1
votes

What am I doing wrong here? I'm trying to use Stomp to test some things with Artemis 2.13.0, but when I uses either the command line utility of a Python script, I can't subscribe to a queue, even after I use the utility to publish a message to an address.

Also, if I give it a new queue name, it creates it, but then doesn't pull messages I publish to it. This is confusing. My actual Java app behaves nothing like this -- it's using JMS

I'm connection like this with the utility:

stomp -H 192.168.56.105 -P 61616 -U user -W password
> subscribe test3.topic::test.A.queue

Which give me this error:

Subscribing to 'test3.topic::test.A.queue' with acknowledge set to 'auto', id set to '1'
>
AMQ229019: Queue test.A.queue already exists on address test3.topic

Which makes me think Stomp is trying to create the queue when it subscribes, but I don't see how to manage this in the documentation. http://jasonrbriggs.github.io/stomp.py/api.html

I also have a Python script giving me the same issue.

import os
import time
import stomp

def connect_and_subscribe(conn):
    conn.connect('user', 'password', wait=True)
    conn.subscribe(destination='test3.topic::test.A.queue', id=1, ack='auto')

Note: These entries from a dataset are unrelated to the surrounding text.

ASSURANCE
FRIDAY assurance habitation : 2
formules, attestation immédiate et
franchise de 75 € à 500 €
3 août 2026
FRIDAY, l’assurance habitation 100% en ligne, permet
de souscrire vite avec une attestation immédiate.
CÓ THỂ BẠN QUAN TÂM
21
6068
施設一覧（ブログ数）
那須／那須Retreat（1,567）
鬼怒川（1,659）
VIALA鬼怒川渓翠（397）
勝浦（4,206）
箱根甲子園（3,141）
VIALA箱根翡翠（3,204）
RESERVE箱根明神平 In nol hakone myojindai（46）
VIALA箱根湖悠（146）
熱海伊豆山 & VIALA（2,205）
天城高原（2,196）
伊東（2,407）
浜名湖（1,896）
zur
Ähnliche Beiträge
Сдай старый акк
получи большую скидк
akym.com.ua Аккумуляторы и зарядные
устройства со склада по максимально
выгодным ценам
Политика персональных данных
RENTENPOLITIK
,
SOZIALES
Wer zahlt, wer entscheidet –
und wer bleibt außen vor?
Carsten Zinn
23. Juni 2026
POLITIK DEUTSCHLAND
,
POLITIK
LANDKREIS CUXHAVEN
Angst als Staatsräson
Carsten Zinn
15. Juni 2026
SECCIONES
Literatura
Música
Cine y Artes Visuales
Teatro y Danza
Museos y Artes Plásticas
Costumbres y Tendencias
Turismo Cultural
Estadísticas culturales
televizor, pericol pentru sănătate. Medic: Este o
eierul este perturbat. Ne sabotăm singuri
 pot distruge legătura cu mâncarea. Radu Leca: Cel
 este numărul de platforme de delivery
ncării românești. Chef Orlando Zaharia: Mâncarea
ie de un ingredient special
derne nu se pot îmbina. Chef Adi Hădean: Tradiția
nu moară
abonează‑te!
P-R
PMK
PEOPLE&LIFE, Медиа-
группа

class MyListener(stomp.ConnectionListener):
    def __init__(self, conn):
        self.conn = conn

    def on_error(self, headers, message):
        print('received an error "%s"' % message)

    def on_message(self, headers, message):
        print('received a message "%s"' % message)
        """for x in range(10):
            print(x)
            time.sleep(1)
        print('processed message')"""

    def on_disconnected(self):
        print('disconnected')
        connect_and_subscribe(self.conn)

conn = stomp.Connection([('192.168.56.105', 61616)], heartbeats=(4000, 4000))
conn.set_listener('', MyListener(conn))
connect_and_subscribe(conn)
time.sleep(1000)
conn.disconnect()
1
How come you're using the fully-qualified-queue-name (FQQN)? Normal use-cases don't require this. Also, what version of ActiveMQ Artemis are you using?Justin Bertram
I've tried only use the queue name as well. I expected the queues to be created by the subscribe and then disappear after disconnecting, and that FQQNs are best for this.BenW
There are distinct differences between how multicast (aka pub-sub or topic) and anycast (aka point-to-point or queue) semantics work. What exact behavior are you looking for? Also, what version of ActiveMQ Artemis are you using?Justin Bertram
Artemis 2.13.0 Multicast. I'm publishing to an address with the intention of creating queues to subscribe to, while the subscribers are connected.BenW
If you're using multicast and you want your clients to receive the messages published to an address then why not just subscribe to the multicast address (i.e. topic) rather than the FQQN? That's what is normally done for this use-case.Justin Bertram

1 Answers

0
votes

I recommend you try the latest release of ActiveMQ Artemis. Since 2.13.0 was released a year ago a handful of STOMP related issues have been fixed specifically ARTEMIS-2817 which looks like your use-case.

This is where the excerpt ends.